Opinion: Neighbors feel betrayed in city, county shelter decision
The April 7 Portland Tribune article on the Rite Aid homeless shelter is one for the record books. How or where you got your notion of neighbors welcoming the homeless with "arms wide open" is pure fantasy.
As a fourth-generation Arbor Lodge resident, and one who has written extensively about my North Portland community for decades, I'm here to say neither Arbor Lodge nor Kenton feels anything but betrayal and consternation about this action.
One part of your article is correct, the city and county never asks for community input regarding the placing of undesirable projects, ideas or people when opening various new dumping grounds for rehab centers, needle exchanges, drug counseling or garbage pits.
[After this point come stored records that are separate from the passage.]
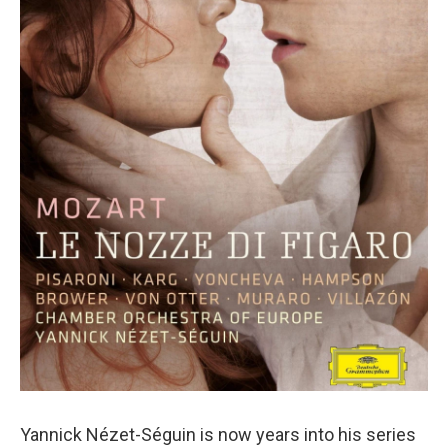
o
r
k
Yannick Nézet-Séguin is now years into his series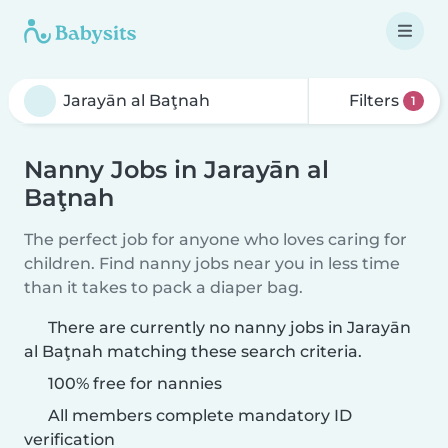
Filters
1
Nanny Jobs in Jarayān al
Baţnah
The perfect job for anyone who loves caring for
children. Find nanny jobs near you in less time
than it takes to pack a diaper bag.
There are currently no nanny jobs in Jarayān
al Baţnah matching these search criteria.
100% free for nannies
All members complete mandatory ID
verification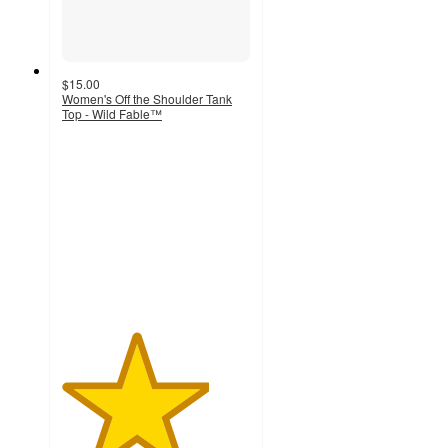
$15.00
Women's Off the Shoulder Tank
Top - Wild Fable™
3.9
out
of
5
stars
with
8
ratings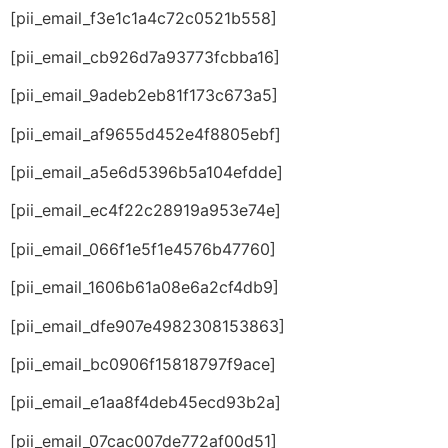
[pii_email_f3e1c1a4c72c0521b558]
[pii_email_cb926d7a93773fcbba16]
[pii_email_9adeb2eb81f173c673a5]
[pii_email_af9655d452e4f8805ebf]
[pii_email_a5e6d5396b5a104efdde]
[pii_email_ec4f22c28919a953e74e]
[pii_email_066f1e5f1e4576b47760]
[pii_email_1606b61a08e6a2cf4db9]
[pii_email_dfe907e4982308153863]
[pii_email_bc0906f15818797f9ace]
[pii_email_e1aa8f4deb45ecd93b2a]
[pii_email_07cac007de772af00d51]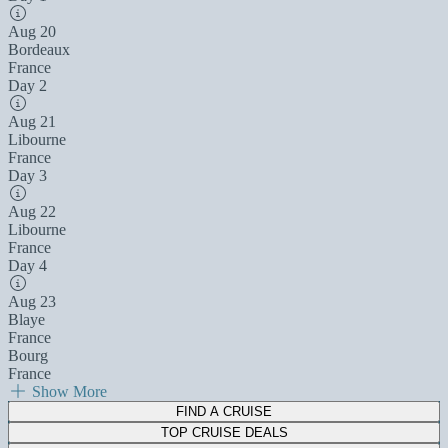
Aug 20
Bordeaux
France
Day 2
Aug 21
Libourne
France
Day 3
Aug 22
Libourne
France
Day 4
Aug 23
Blaye
France
Bourg
France
Show More
FIND A CRUISE
TOP CRUISE DEALS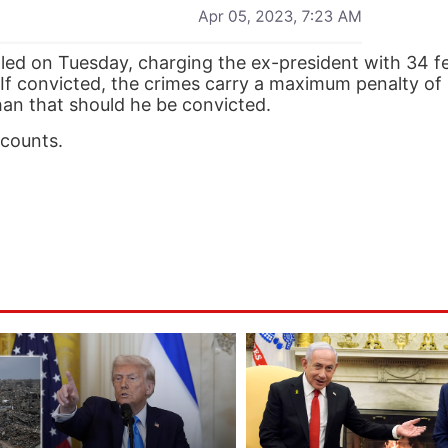
ed on Tuesday, charging the ex-president with 34 f
e. If convicted, the crimes carry a maximum penalty of
than that should he be convicted.
 counts.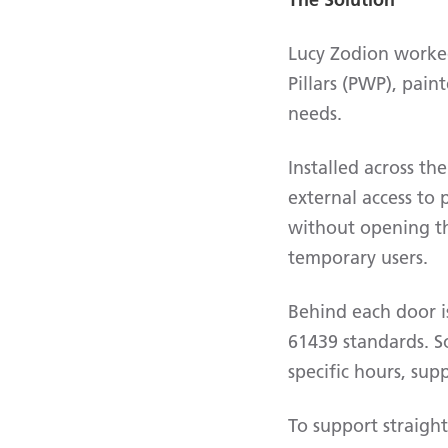
Lucy Zodion worked
Pillars (PWP), pain
needs.
Installed across th
external access to
without opening the
temporary users.
Behind each door i
61439 standards. S
specific hours, sup
To support straight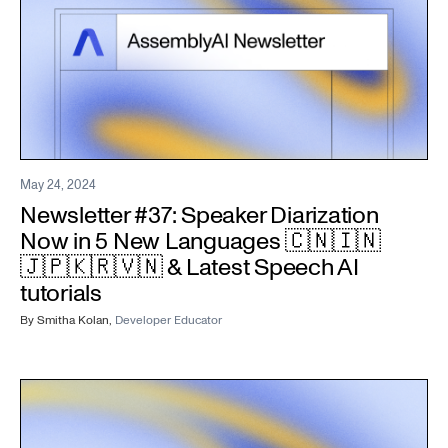
May 24, 2024
Newsletter #37: Speaker Diarization
Now in 5 New Languages 🇨🇳🇮🇳
🇯🇵🇰🇷🇻🇳 & Latest Speech AI
tutorials
By
Smitha Kolan
,
Developer Educator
In North Portland the homeless and the trash that accompanies them are simply swallowing our community and the uncertainty and terror that goes with the actions grows each month.
The names and titles of the various "experts" on homelessness in your article are too numerous to mention. It's suffice to say they all read from the same script and all sing the same tune. These people come from a collection of bureaucracies all receiving tax payer money and whom have a livelihood depending on "ending homelessness."
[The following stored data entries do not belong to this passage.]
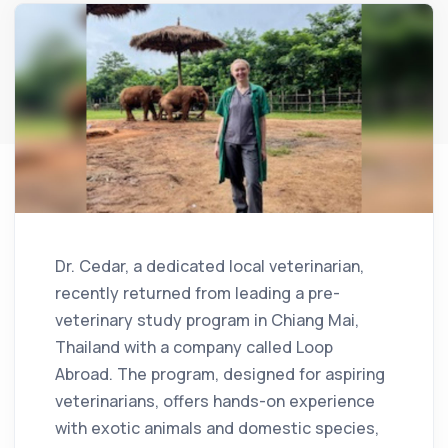
Dr. Cedar, a dedicated local veterinarian,
recently returned from leading a pre-
veterinary study program in Chiang Mai,
Thailand with a company called Loop
Abroad. The program, designed for aspiring
veterinarians, offers hands-on experience
with exotic animals and domestic species,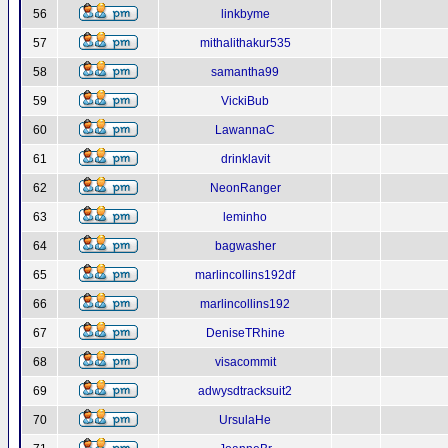
56
linkbyme
57
mithalithakur535
58
samantha99
59
VickiBub
60
LawannaC
61
drinklavit
62
NeonRanger
63
leminho
64
bagwasher
65
marlincollins192df
66
marlincollins192
67
DeniseTRhine
68
visacommit
69
adwysdtracksuit2
70
UrsulaHe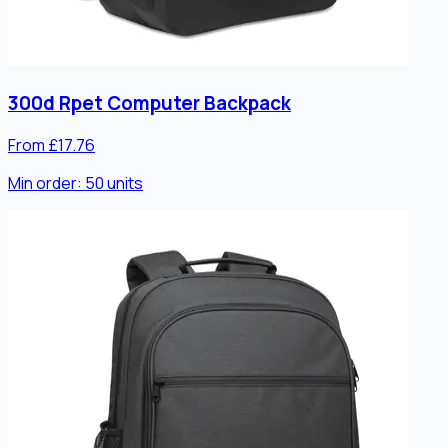
300d Rpet Computer Backpack
From £17.76
Min order:
50
units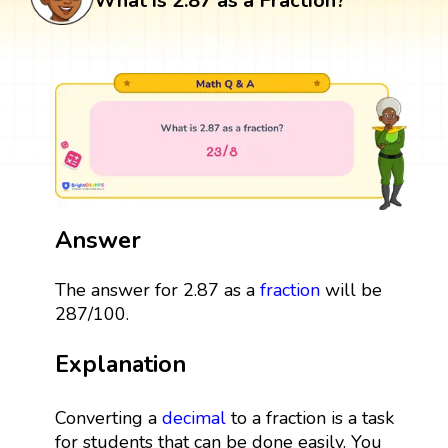
What is 2.87 as a Fraction?
Answer
The answer for 2.87 as a
fraction
will be
287/100.
Explanation
Converting a
decimal
to a fraction is a task
for students that can be done easily. You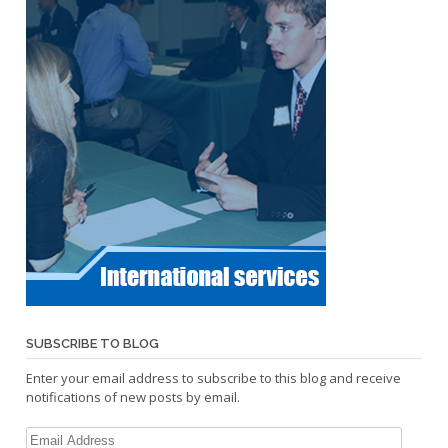
SUBSCRIBE TO BLOG
Enter your email address to subscribe to this blog and receive
notifications of new posts by email.
Email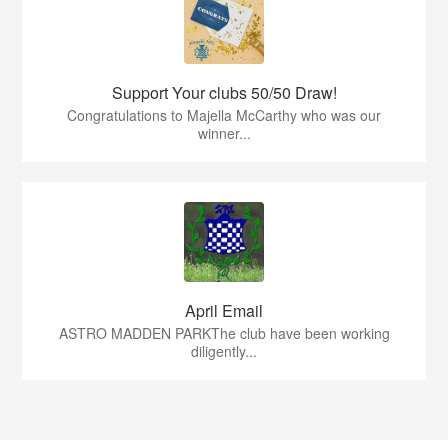
Support Your clubs 50/50 Draw!
Congratulations to Majella McCarthy who was our
winner...
April Email
ASTRO MADDEN PARKThe club have been working
diligently...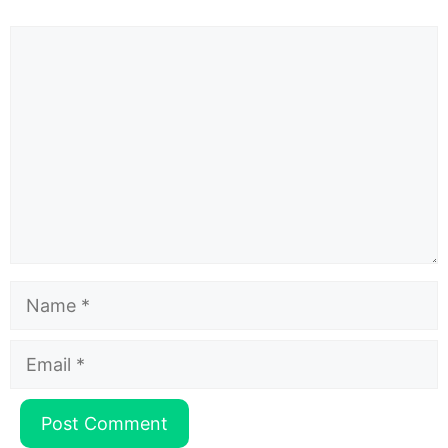
Comment
Name
Email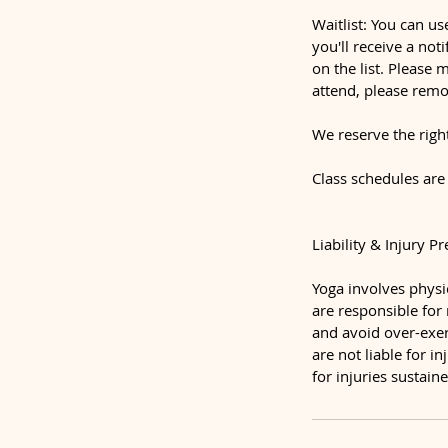
Waitlist: You can us
you'll receive a not
on the list. Please 
attend, please remo
We reserve the righ
Class schedules are
Liability & Injury P
Yoga involves physic
are responsible for
and avoid over-exert
are not liable for i
for injuries sustai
In reality, the reverse is happening.
It's clearly a self-serving world that allows our local government officials to announce the purchase and opening of the Rite Aid facility months after the clandestine transaction was completed. It's also dishonest to say neighbors are totally supportive of the stab-in-the-back charade.
And yes, the piece is replete with explanations and excuses outlining why it was necessary to conduct this operation in secret and how the county had no other choice.
This article is full of falsehoods. It's bad enough (although expected) for local government to lie and deceive when trying to rationalize their clumsy behavior. It becomes compounded when media outlets such as the Tribune parrot the prevarications without questioning the motives or sources.
My neighbors do not want more homeless. We have more than our share. We don't need more trash, needles, car break-ins, abandoned RVs, stolen items from our garages or naked tweakers parading in our streets. We'd like to go to the park without stepping over needles, trash and feces.
To suggest our community is excited at the prospect of degrading the neighborhood further is ludicrous on its surface. However, I'm sure that if the author did enough ad hoc "interviews" with random people in Arbor Lodge and Kenton he'd be able to find the correct number of people to say they support the new homeless facility.
Naturally, he could then discard all the other opinions.
Here's my idea for a follow-up article on the subject. The introduction would be something like this: "The Arbor Lodge community is ecstatic about the prospect of the county moving more homeless into their neighborhood. The idea of mountains of trash such as we see in Delta Park, Interstate 5, 33rd Avenue and Lombard street growing larger in the area is comforting and inviting. And, to think, the county was able to accomplish this with only $2.65 million in tax dollars is amazing (Naturally, operating expenses will be ongoing and at this point are unknown).
"The neighbors here in North Portland feel privileged to be the recipients of such magnanimous county actions. Their only regret and sorrow comes when they learn that other parts of Portland, such as Southwest, don't get to share in the ambiance and honor afforded to our community. It just isn't fair."
Jim Speirs is a long-time Arbor Lodge resident.